Zenda deposited $1,200 in a savings account that pays 6.5% interest,

compounded monthly. What is the balance in her account at the
beginning of the third month?
a. $1,213.04
b. $1,511.65
c. $1,206.50
d. $1,296

To solve this problem, we need to use the compound interest formula:

A = P(1 + r/n)^(nt)

Where:
- A is the final amount
- P is the principal (initial amount)
- r is the annual interest rate (as a decimal)
- n is the number of times the interest is compounded per year
- t is the time (in years)

In this case, P = $1,200, r = 0.065 (6.5% as a decimal), n = 12 (monthly compounding), and t = 2/12 (two months, expressed in years as 2/12). Plugging these values into the formula, we get:

A = 1200(1 + 0.065/12)^(12/6)
A = 1200(1.005416667)^2
A = $1,213.04

Therefore, the answer is (a) $1,213.04.

To calculate the balance in Zenda's account at the beginning of the third month, we need to use the formula for compound interest:

A = P(1 + r/n)^(nt)

where:
A = the final amount (balance) in the account
P = the initial deposit ($1,200)
r = the annual interest rate (6.5% or 0.065)
n = the number of times interest is compounded per year (monthly compounding, so n = 12)
t = the number of years (in this case, 2 months or 2/12 years)

Let's substitute the values into the formula and calculate the balance:

A = 1200(1 + 0.065/12)^(12*(2/12))
A = 1200(1 + 0.00541667)^(2)
A = 1200(1.00541667)^(2)
A ≈ 1200(1.01088361)
A ≈ 1212.96

Therefore, the balance in Zenda's account at the beginning of the third month is approximately $1,212.96.

Among the answer choices, the closest amount is $1,213.04 (option a).

To find the balance in Zenda's account at the beginning of the third month, we need to calculate the compound interest and add it to the principal.

The formula for compound interest is: A = P(1 + r/n)^(nt)

Where:
A = the final amount
P = the principal (initial amount)
r = annual interest rate (expressed as a decimal)
n = number of times interest is compounded per year
t = number of years

Given:
P = $1,200
r = 6.5% = 0.065 (since the annual interest rate is given as a percentage, we divide it by 100 to convert it to a decimal)
n = 12 (since interest is compounded monthly)
t = 2 (since we want to find the balance at the beginning of the third month)
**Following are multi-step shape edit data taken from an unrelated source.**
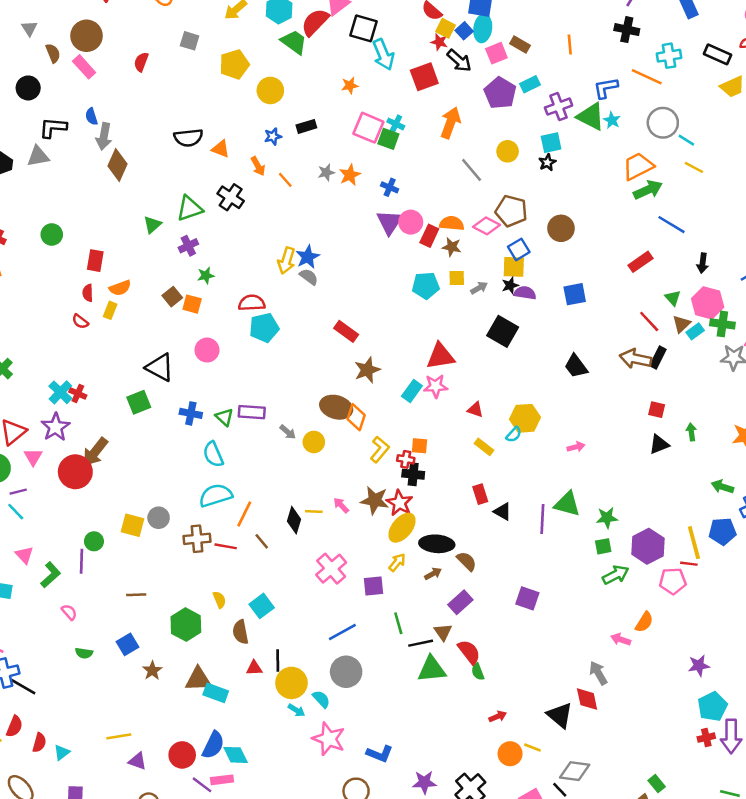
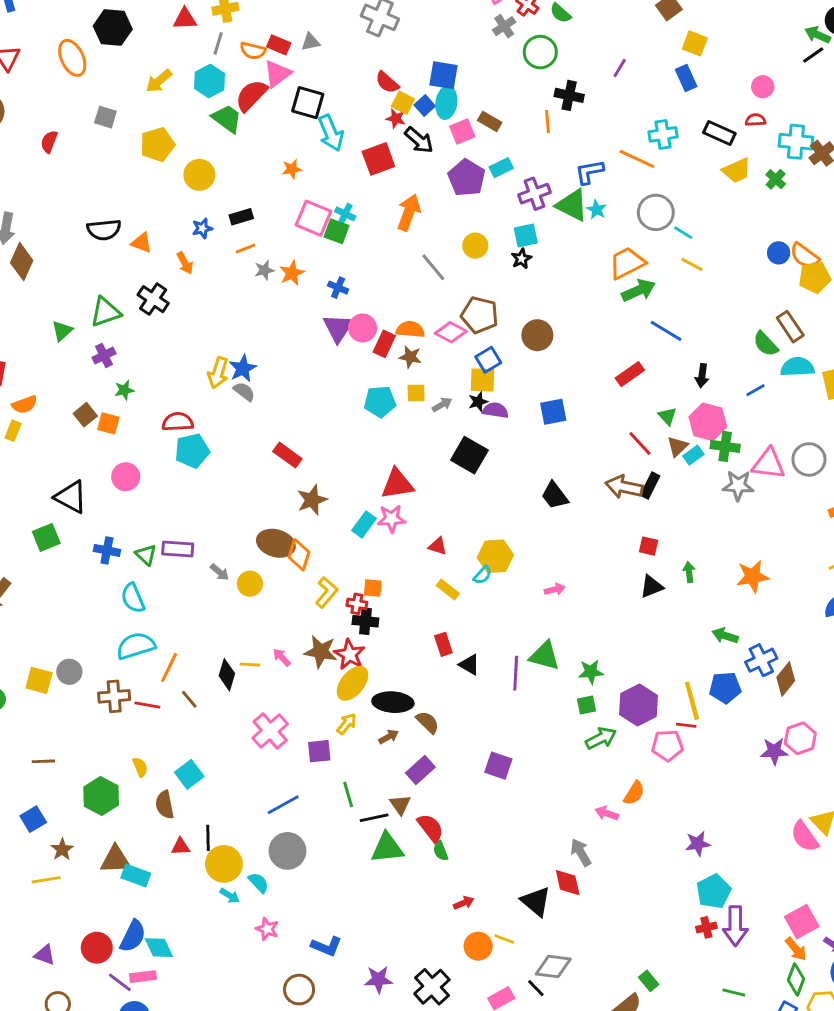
black cross: (627, 30) -> (569, 95), moved
orange line: (285, 180) -> (246, 249), moved, turned -70
yellow line: (119, 736) -> (46, 880), moved
pink star: (329, 739) -> (267, 929), size x0.6

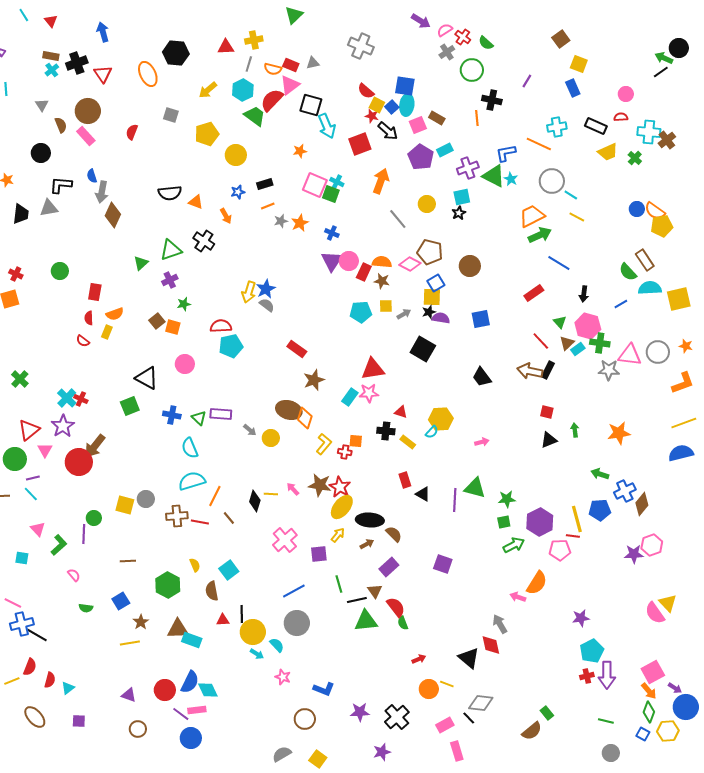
black cross: (365, 621) -> (386, 431), moved
orange semicircle: (634, 793) -> (537, 583), size x1.4

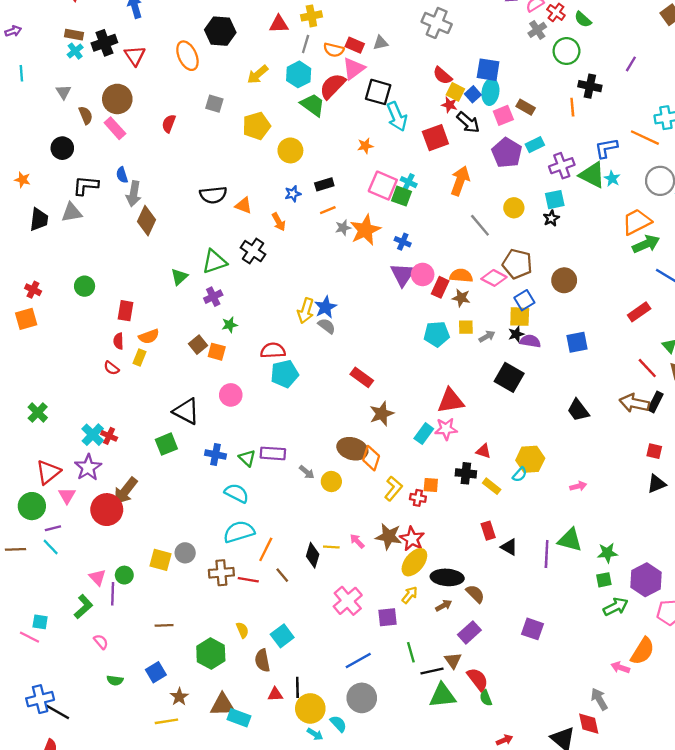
orange star: (300, 223) -> (365, 230), size x1.5
cyan semicircle: (190, 448) -> (237, 493), turned 140
pink triangle: (38, 529) -> (97, 577), moved
pink line: (13, 603) -> (30, 637), moved

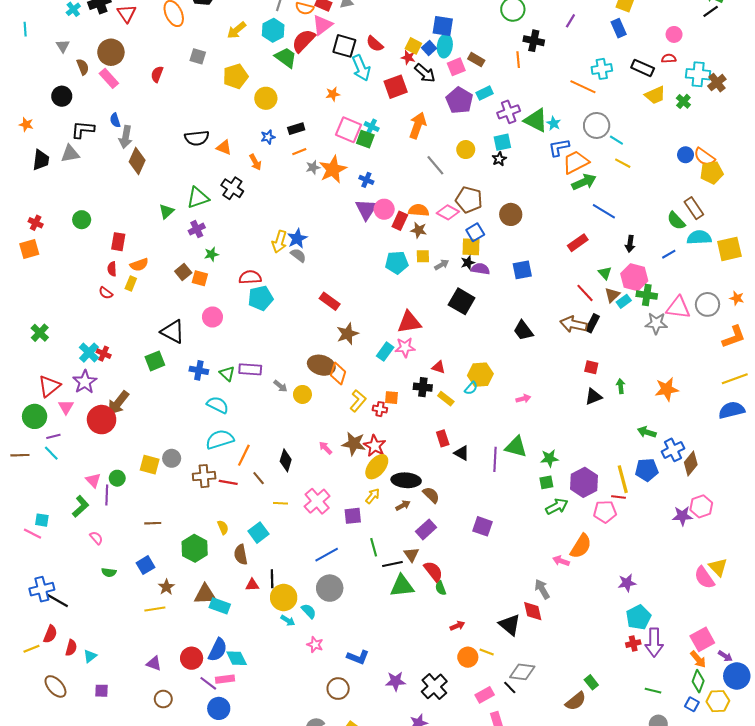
red semicircle: (442, 76) -> (375, 44), moved
blue L-shape: (606, 148) -> (559, 147), moved
yellow line: (331, 547) -> (280, 503), moved

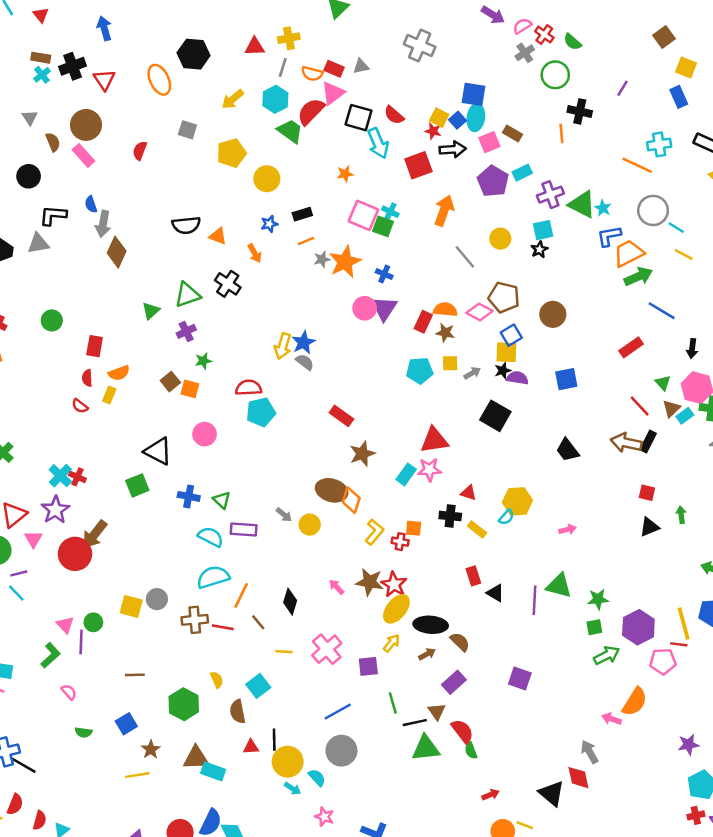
black arrow: (425, 73) -> (453, 149), turned -45
pink circle: (384, 209) -> (365, 308), moved
purple rectangle: (250, 369) -> (244, 529), moved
Plugging these values into the formula, we get:
A = 1200(1 + 0.065/12)^(12*2)

Calculating the exponential part first:
(1 + 0.065/12)^(12*2) = (1 + 0.00541666667)^24 = 1.1370580292

Now, multiply the principal by the exponential factor to get the final amount:
A = 1200 * 1.1370580292 = $1,364.47 (rounded to 2 decimal places)

Therefore, the balance in Zenda's account at the beginning of the third month is approximately $1,364.47. None of the given options exactly matches this amount, but the closest option is d. $1,296.